Data Privacy, Data Protection and the Importance of Integration for GDPR Compliance

GDPR Compliance
Author: Dave Brunswick
Date Published: 1 January 2019
日本語

The EU General Data Protection Regulation (GDPR) guidelines require that organizations protect the personal data and privacy of EU citizens not only for transactions that occur within the European Union, but also any transaction affecting EU citizens, regardless of their location. It is a colossal order, since all organizations—regardless of their location—that control or process personal data of subjects in the European Union must comply with GDPR.

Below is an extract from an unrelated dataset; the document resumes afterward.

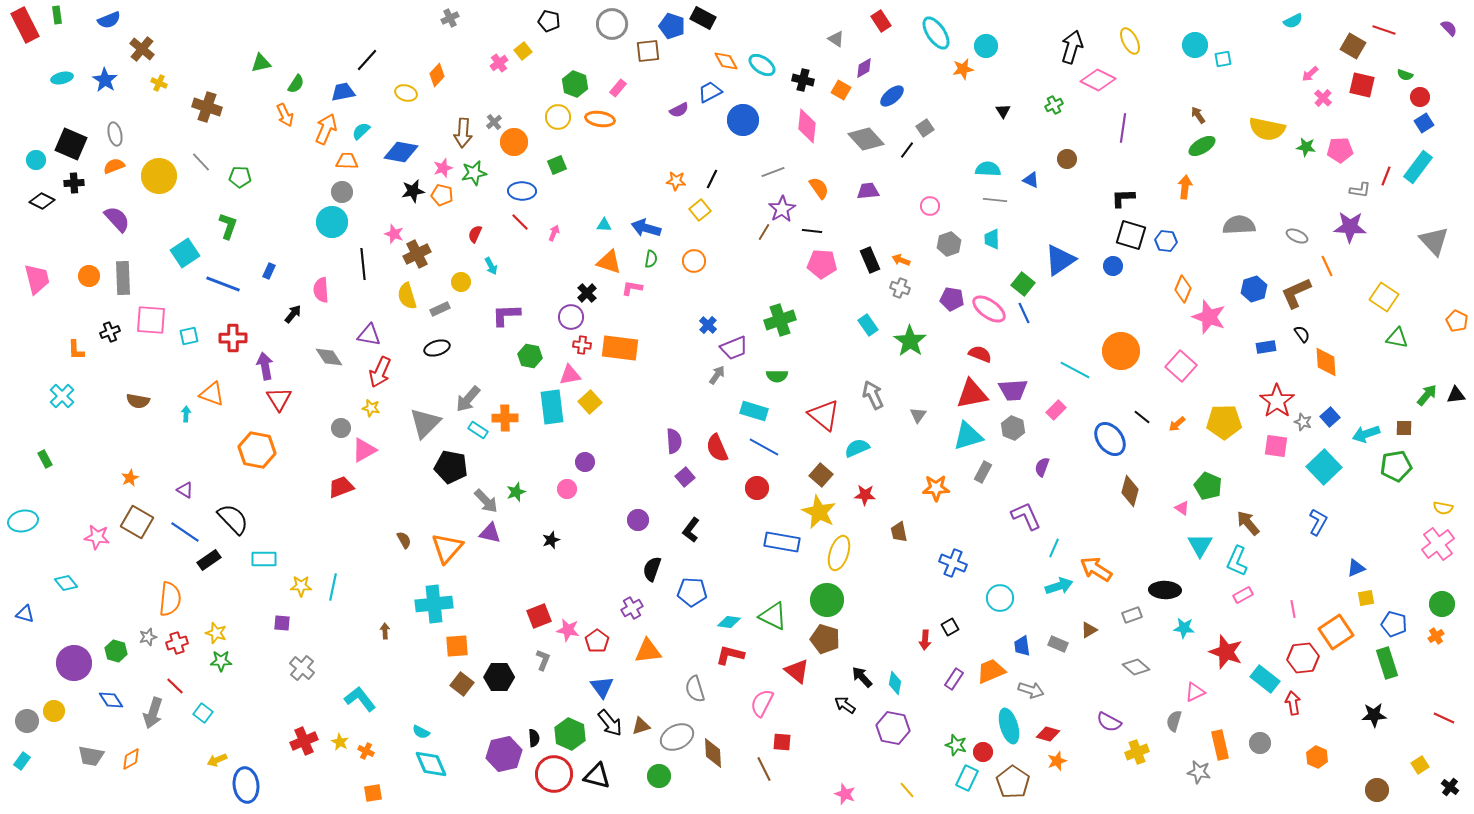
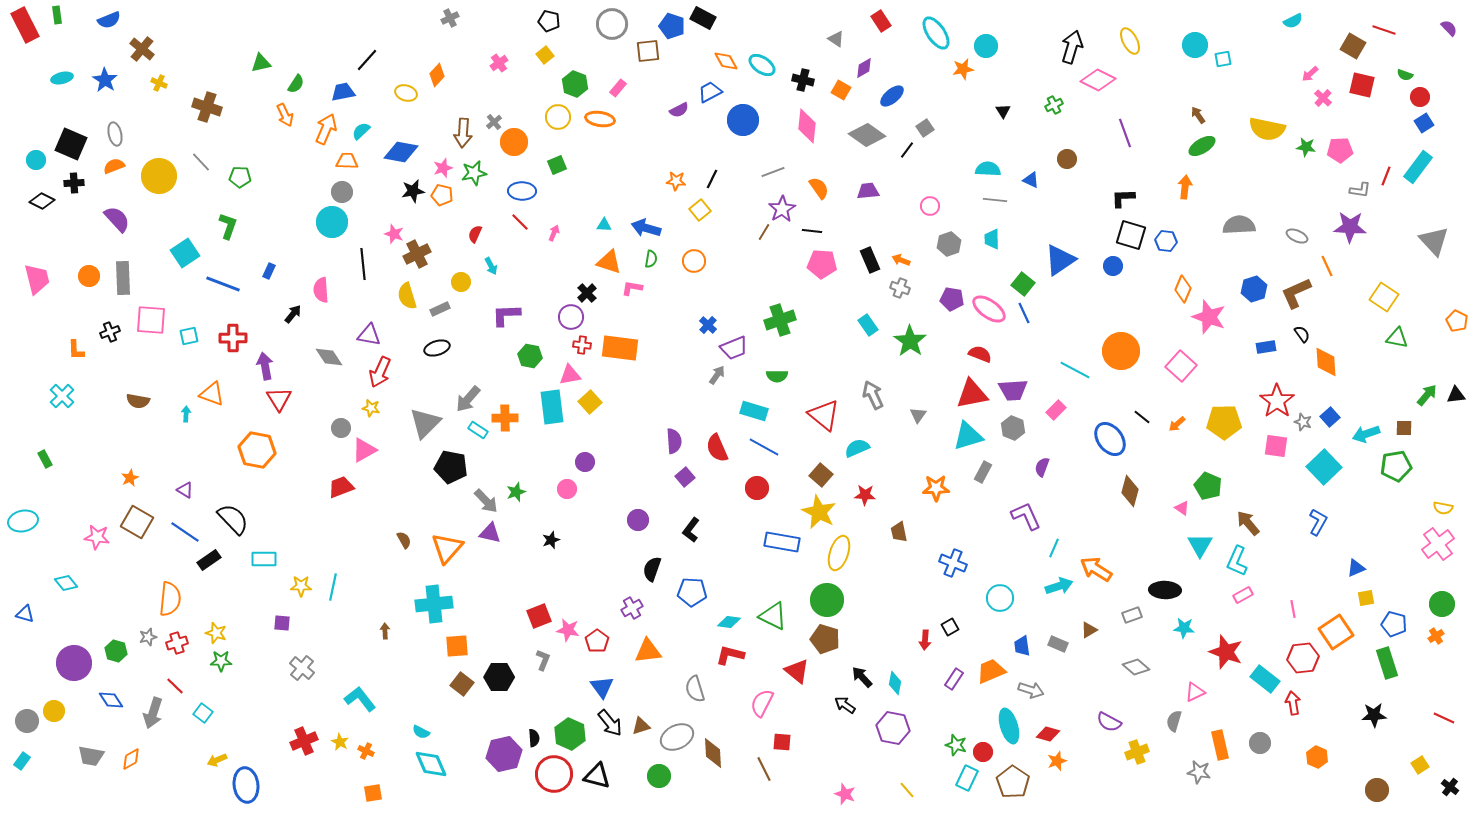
yellow square at (523, 51): moved 22 px right, 4 px down
purple line at (1123, 128): moved 2 px right, 5 px down; rotated 28 degrees counterclockwise
gray diamond at (866, 139): moved 1 px right, 4 px up; rotated 12 degrees counterclockwise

And what exactly do personal data entail? According to GDPR, personal data span any information “relating to an identified or identifiable natural person (‘data subject’)”1 and such identifiers can include a name, some sort of identification number, an email address, or even “one or more factors specific to the physical, physiological, genetic, mental, economic, cultural or social identity of that natural person.”2

There are essentially two main responsibilities for organizations to meet GDPR compliance: They must store and manage personal data in a way that makes the data accessible and removable for the data subject, and they must secure and protect those personal data in transit and at rest. But those responsibilities change whether the organization is the data processor or data controller, though many organizations act as both in some capacity.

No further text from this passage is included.